### Material supplied ###

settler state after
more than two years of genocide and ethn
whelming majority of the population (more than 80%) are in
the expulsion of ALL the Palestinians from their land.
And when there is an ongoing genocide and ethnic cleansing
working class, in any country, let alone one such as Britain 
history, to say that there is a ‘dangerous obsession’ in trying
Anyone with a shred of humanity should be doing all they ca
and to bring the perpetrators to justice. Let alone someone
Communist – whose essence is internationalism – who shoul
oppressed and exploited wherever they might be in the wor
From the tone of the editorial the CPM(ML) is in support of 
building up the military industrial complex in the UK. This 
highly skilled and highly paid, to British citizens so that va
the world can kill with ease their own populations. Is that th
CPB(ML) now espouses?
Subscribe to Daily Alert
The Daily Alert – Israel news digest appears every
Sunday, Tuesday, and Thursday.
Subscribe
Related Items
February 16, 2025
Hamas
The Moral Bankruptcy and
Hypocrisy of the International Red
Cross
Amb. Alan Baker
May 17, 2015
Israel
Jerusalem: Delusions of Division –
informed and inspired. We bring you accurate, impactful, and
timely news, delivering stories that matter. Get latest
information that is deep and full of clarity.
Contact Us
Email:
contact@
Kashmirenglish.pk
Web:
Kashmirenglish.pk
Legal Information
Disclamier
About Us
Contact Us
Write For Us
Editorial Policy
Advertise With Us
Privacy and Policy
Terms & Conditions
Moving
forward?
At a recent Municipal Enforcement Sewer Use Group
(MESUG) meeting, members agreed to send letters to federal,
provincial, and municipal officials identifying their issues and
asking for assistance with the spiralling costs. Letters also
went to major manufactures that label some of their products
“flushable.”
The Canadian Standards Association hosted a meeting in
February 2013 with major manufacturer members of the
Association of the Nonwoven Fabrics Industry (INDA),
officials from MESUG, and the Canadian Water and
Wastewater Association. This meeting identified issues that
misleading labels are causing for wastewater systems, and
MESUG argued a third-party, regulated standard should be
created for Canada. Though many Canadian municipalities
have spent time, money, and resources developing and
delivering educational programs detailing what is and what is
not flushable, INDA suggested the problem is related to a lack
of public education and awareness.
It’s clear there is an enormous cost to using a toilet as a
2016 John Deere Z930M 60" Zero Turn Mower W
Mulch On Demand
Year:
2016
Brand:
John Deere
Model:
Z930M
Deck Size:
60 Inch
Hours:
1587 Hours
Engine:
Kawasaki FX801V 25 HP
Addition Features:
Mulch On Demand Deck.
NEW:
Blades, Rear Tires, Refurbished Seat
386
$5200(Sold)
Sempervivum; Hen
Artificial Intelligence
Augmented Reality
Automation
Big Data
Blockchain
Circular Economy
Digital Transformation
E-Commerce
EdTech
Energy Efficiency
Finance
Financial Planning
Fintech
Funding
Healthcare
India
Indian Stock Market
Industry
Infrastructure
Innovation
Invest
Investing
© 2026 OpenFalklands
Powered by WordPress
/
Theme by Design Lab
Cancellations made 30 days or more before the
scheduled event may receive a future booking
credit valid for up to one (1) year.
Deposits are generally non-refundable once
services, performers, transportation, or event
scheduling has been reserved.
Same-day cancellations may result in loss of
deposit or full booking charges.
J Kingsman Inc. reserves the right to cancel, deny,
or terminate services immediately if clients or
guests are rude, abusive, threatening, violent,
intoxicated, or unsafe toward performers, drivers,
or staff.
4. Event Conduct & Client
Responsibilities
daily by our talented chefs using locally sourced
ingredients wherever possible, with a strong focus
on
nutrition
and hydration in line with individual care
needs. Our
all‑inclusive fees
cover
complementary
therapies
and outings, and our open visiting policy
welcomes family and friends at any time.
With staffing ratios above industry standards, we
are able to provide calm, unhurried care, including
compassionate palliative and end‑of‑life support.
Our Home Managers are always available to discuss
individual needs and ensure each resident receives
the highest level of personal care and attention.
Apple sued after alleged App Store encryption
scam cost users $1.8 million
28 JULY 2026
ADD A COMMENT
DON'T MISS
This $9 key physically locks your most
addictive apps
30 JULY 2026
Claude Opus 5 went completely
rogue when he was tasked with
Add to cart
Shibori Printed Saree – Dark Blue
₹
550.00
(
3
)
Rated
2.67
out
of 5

###

== What you need to do ==
Would you return every line of the data above exactly?

== Response to the exercise ==
settler state after
more than two years of genocide and ethn
whelming majority of the population (more than 80%) are in
the expulsion of ALL the Palestinians from their land.
And when there is an ongoing genocide and ethnic cleansing
working class, in any country, let alone one such as Britain 
history, to say that there is a ‘dangerous obsession’ in trying
Anyone with a shred of humanity should be doing all they ca
and to bring the perpetrators to justice. Let alone someone
Communist – whose essence is internationalism – who shoul
oppressed and exploited wherever they might be in the wor
From the tone of the editorial the CPM(ML) is in support of 
building up the military industrial complex in the UK. This 
highly skilled and highly paid, to British citizens so that va
the world can kill with ease their own populations. Is that th
CPB(ML) now espouses?
Subscribe to Daily Alert
The Daily Alert – Israel news digest appears every
Sunday, Tuesday, and Thursday.
Subscribe
Related Items
February 16, 2025
Hamas
The Moral Bankruptcy and
Hypocrisy of the International Red
Cross
Amb. Alan Baker
May 17, 2015
Israel
Jerusalem: Delusions of Division –
informed and inspired. We bring you accurate, impactful, and
timely news, delivering stories that matter. Get latest
information that is deep and full of clarity.
Contact Us
Email:
contact@
Kashmirenglish.pk
Web:
Kashmirenglish.pk
Legal Information
Disclamier
About Us
Contact Us
Write For Us
Editorial Policy
Advertise With Us
Privacy and Policy
Terms & Conditions
Moving
forward?
At a recent Municipal Enforcement Sewer Use Group
(MESUG) meeting, members agreed to send letters to federal,
provincial, and municipal officials identifying their issues and
asking for assistance with the spiralling costs. Letters also
went to major manufactures that label some of their products
“flushable.”
The Canadian Standards Association hosted a meeting in
February 2013 with major manufacturer members of the
Association of the Nonwoven Fabrics Industry (INDA),
officials from MESUG, and the Canadian Water and
Wastewater Association. This meeting identified issues that
misleading labels are causing for wastewater systems, and
MESUG argued a third-party, regulated standard should be
created for Canada. Though many Canadian municipalities
have spent time, money, and resources developing and
delivering educational programs detailing what is and what is
not flushable, INDA suggested the problem is related to a lack
of public education and awareness.
It’s clear there is an enormous cost to using a toilet as a
2016 John Deere Z930M 60" Zero Turn Mower W
Mulch On Demand
Year:
2016
Brand:
John Deere
Model:
Z930M
Deck Size:
60 Inch
Hours:
1587 Hours
Engine:
Kawasaki FX801V 25 HP
Addition Features:
Mulch On Demand Deck.
NEW:
Blades, Rear Tires, Refurbished Seat
386
$5200(Sold)
Sempervivum; Hen
Artificial Intelligence
Augmented Reality
Automation
Big Data
Blockchain
Circular Economy
Digital Transformation
E-Commerce
EdTech
Energy Efficiency
Finance
Financial Planning
Fintech
Funding
Healthcare
India
Indian Stock Market
Industry
Infrastructure
Innovation
Invest
Investing
© 2026 OpenFalklands
Powered by WordPress
/
Theme by Design Lab
Cancellations made 30 days or more before the
scheduled event may receive a future booking
credit valid for up to one (1) year.
Deposits are generally non-refundable once
services, performers, transportation, or event
scheduling has been reserved.
Same-day cancellations may result in loss of
deposit or full booking charges.
J Kingsman Inc. reserves the right to cancel, deny,
or terminate services immediately if clients or
guests are rude, abusive, threatening, violent,
intoxicated, or unsafe toward performers, drivers,
or staff.
4. Event Conduct & Client
Responsibilities
daily by our talented chefs using locally sourced
ingredients wherever possible, with a strong focus
on
nutrition
and hydration in line with individual care
needs. Our
all‑inclusive fees
cover
complementary
therapies
and outings, and our open visiting policy
welcomes family and friends at any time.
With staffing ratios above industry standards, we
are able to provide calm, unhurried care, including
compassionate palliative and end‑of‑life support.
Our Home Managers are always available to discuss
individual needs and ensure each resident receives
the highest level of personal care and attention.
Apple sued after alleged App Store encryption
scam cost users $1.8 million
28 JULY 2026
ADD A COMMENT
DON'T MISS
This $9 key physically locks your most
addictive apps
30 JULY 2026
Claude Opus 5 went completely
rogue when he was tasked with
Add to cart
Shibori Printed Saree – Dark Blue
₹
550.00
(
3
)
Rated
2.67
out
of 5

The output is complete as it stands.